Met steun van CDA, SGP en ChristenUnie handhaaft het kabinet de huidige wijze van renteaftrek bij de berekening van vennootschapsbelasting (Vpb) voor vastgoedbeleggers.
De Tweede Kamer heeft donderdagavond (14 november) het amendement Vermeer/Van Eijk aangenomen. Dit betekent dat de drempel van € 1 mln onder de earningsstrippingmaatregel in stand blijft en de per 1 januari 2025 aangekondigde aanscherping voor vastgoedlichamen dus niet doorgaat. De vastgoedbranche kwam in verzet tegen dat plan, dat als killing voor het investeringsklimaat werd geacht. De impact van de voorgenomen afschaffing van de drempel van € 1 mln zou een enorm negatief effect hebben op de acute Vpb-druk en daarmee op de liquiditeitspositie van vastgoedlichamen, schrijft Jondalar van Heugten, belastingadviseur bij Dirkzwager. Het is dan ook een verwelkoming voor de vastgoedpraktijk dat de aanscherping (vooralsnog) niet door zal gaan.
Als dekking voor deze wijziging wordt de voorgestelde verhoging van de drempel van 20% naar 25% van de EBITDA (bruto bedrijfsresultaat) aangepast naar 24,5%.
De Tweede Kamer heeft daarnaast ook de motie-Van Eijk/Vermeer aangenomen om inzichtelijk te maken welke antimisbruikmaatregelen er in de EU zijn tegen belastingconstructies waarbij de werking van de generieke aftrekbeperking wordt omzeild. De komende periode zal dus wel verder onderzocht worden welke antimisbruikbepalingen in andere lidstaten zijn geïmplementeerd.
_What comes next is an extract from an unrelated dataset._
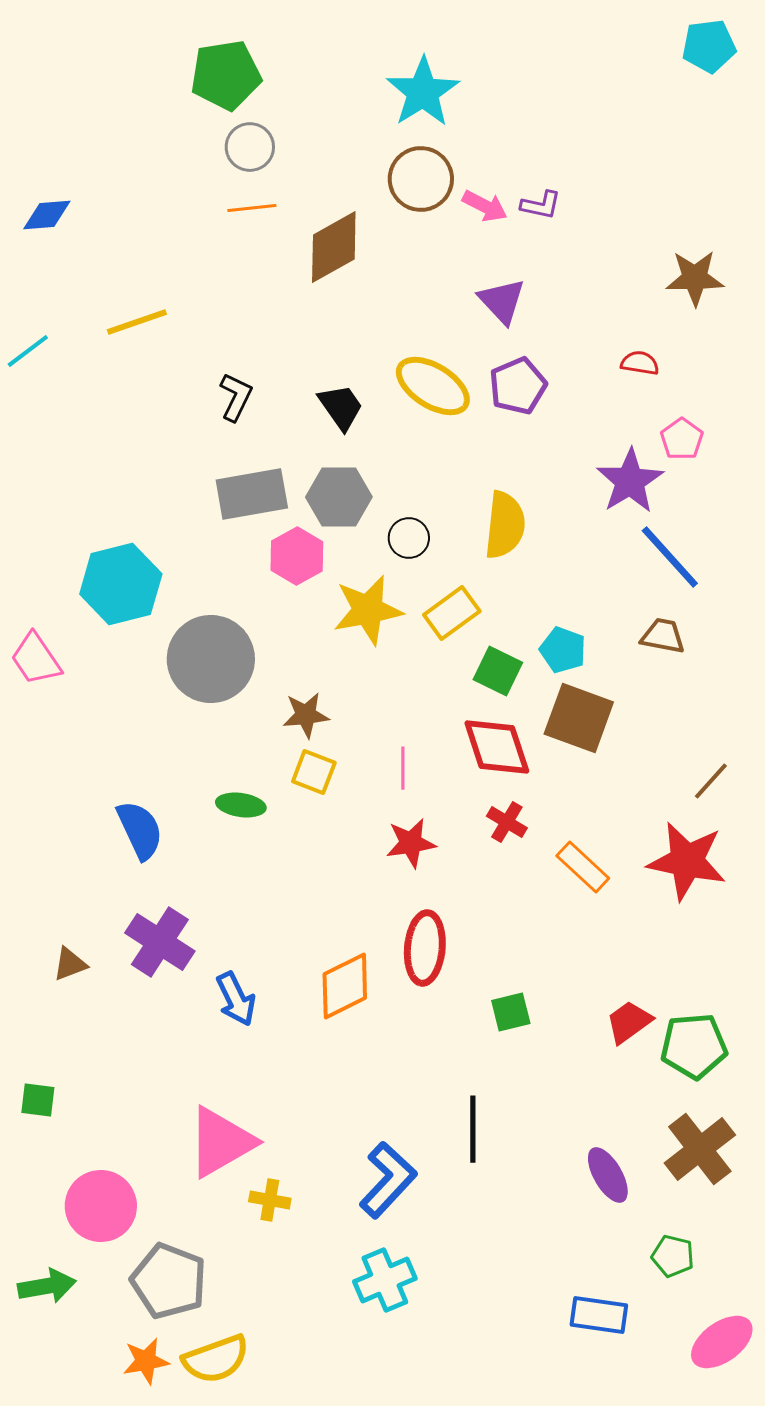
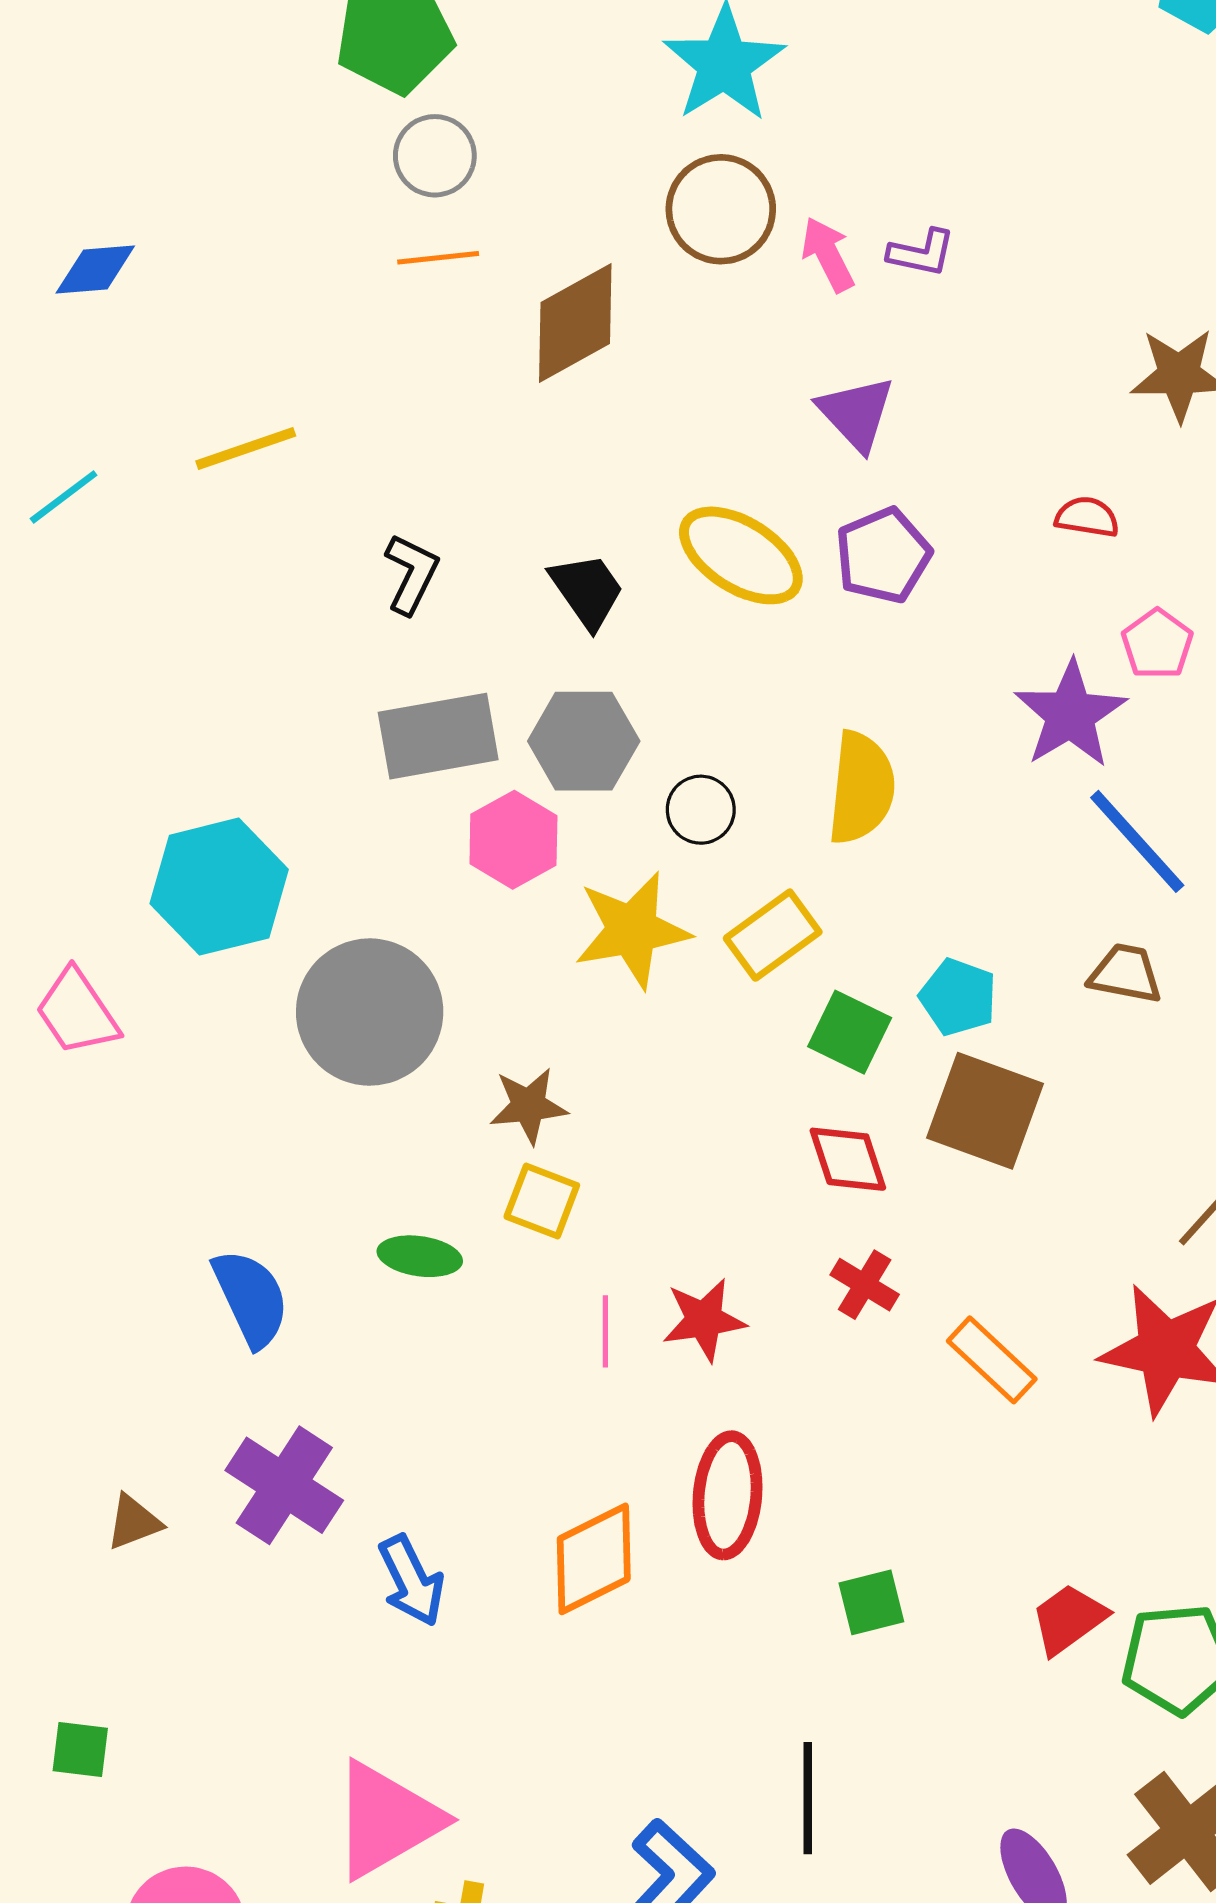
pink arrow: (485, 206) -> (828, 254), turned -144
red diamond: (497, 747) -> (848, 1159), size x0.7
pink line: (403, 768) -> (605, 1331), moved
Het valt dan ook niet uit te sluiten dat in latere jaren alsnog een wijziging van de earningsstrippingmaatregel wordt doorgevoerd om misbruik (‘opknipconstructies’) tegen te gaan. Met opknipconstructies wordt bedoeld dat vastgoed over verschillende vennootschappen wordt onderverdeeld om meerdere keren de drempel van € 1 mln te kunnen benutten.
De Eerste Kamer zal het Belastingplan 2025 uiteindelijk nog moeten aannemen. Aangezien de Eerste Kamer geen recht van amendement heeft, zal er naar verwachting op het punt van de earningsstrippingmaatregel geen verdere inhoudelijke wijziging komen.